5 April 2010



Cate Ludlow (editor). Tales from the Terrific Register: The Book of Wonders. The History Press, 2009.

Dick Russell. On the Trail of JFK's Assassins: a Groundbreaking Look at America's Most Infamous Conspiracy. Skyhorse Publishing, 2008.

Vladimir Rubtsov. The Tunguska Mystery. Springer, 2010

Palmiro Campagna. The UFO files: The Canadian Connection Exposed.
Dundurn Press, 2010 (sic)
The Terrific Register was a sort of early 19th century cross between Fortean Times, Bizarre, True Crimes and True Adventures, much of its readership being the Georgian equivalents of Richmal Crompton's William Brown. This one is full of 'people wot gets eaten by lions and tigers and bears and 'orrible snakes, and plagues of rats', other strange deaths, thrilling deeds, amazing survivals, terrific thunderstorms, spontaneous human combustion, Gods wrath on sinners, amputations, savage battles and so on. Much loved by Dickens, but hated by clergymen, magistrates etc.

As an example there is the fearful death of Thomas Clements, who while fishing, put a little sole in his mouth to hold, whereupon "the fish with a sudden spring forced itself into his throat and choked him. The unfortunate man had just time to call for assistance, but it came too late; he expired soon afterwards in dreadful agony".

🔺 This collection of old articles and updates has little to say on exactly what happened in Dallas on November 22 1963. Rather it deals with the claims of a variety of 'whistleblowers' and conspiracy theorists. Magonia readers will note the similarity between the sort of claims made here and those made by various characters in ufology. Indeed in some cases they are the same, for on pp. 126/7 we encounter non other than Philip J Corso, of Roswell back-engineering infamy. The conspiratorially minded may see him as a general disinformation specialist, the more cynical (such as yours truly) are more likely to see him as a sad, bitter old man, willing to say anything to anyone in exchange for a sympathetic chat and a beer.
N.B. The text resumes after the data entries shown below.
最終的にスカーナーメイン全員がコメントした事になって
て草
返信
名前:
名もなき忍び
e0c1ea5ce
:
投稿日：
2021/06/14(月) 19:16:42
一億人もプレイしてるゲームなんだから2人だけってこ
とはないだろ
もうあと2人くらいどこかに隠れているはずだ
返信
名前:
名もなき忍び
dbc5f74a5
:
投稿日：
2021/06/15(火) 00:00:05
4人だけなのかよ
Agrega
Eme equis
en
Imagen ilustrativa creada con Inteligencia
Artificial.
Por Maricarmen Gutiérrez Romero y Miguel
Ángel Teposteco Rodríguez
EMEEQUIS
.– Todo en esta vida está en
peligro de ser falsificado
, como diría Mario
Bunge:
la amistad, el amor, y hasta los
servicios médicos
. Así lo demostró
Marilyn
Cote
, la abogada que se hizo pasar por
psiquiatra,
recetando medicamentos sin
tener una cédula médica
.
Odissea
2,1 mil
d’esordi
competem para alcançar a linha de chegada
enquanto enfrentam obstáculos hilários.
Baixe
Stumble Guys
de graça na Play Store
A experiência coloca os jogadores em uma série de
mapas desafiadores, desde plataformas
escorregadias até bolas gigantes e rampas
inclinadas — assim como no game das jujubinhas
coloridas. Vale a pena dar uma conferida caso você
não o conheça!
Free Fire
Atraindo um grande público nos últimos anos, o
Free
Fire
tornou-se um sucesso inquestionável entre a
Another feature of this book which will be familiar to those examining paranormal claims is the escalation of claims until they strain the boggle ceiling of even the most open minded. Among those included here is that Lee Harvey Oswald was programmed from childhood onward by CIA mind controllers, that Kennedy's body was altered before the autopsy, that the Zapruder film was altered and so on.

🔺A detailed examination of the aerial phenomenon or phenomena which exploded over the Tunguska region of Siberia on 30 June 1908. He claims that there are many anomalies which mean standard explanations in terms of stony meteorites or even a comet head are unviable, and that much of the research and study on this phenomenon has never been available in the west. If all the anomalies claimed here are correct, then it would seem to have been something very anomalous indeed. That does not mean it is likely to be an extraterrestrial 'star ship' as the Rubtsov hints but never quite says. It strikes me as implausible to say the least that such a star ship would involve a technology which just seems a century or two ahead of our own, and as to the latest theory that one star ship shot down another, that seems rather like something out of Star Wars.

🔺An un-amended reissue of the 1998 paperback edition of a 1997 title. It has some interesting background on the Steve Michalak case, but much of the content is padding about Roswell, Nazi secret weapons, Wilbert Smith (anti gravity flying saucer propulsion theory/contactee hugging crank who led a Canadian official or semi official UFO investigation back in the early 1950s) and etc.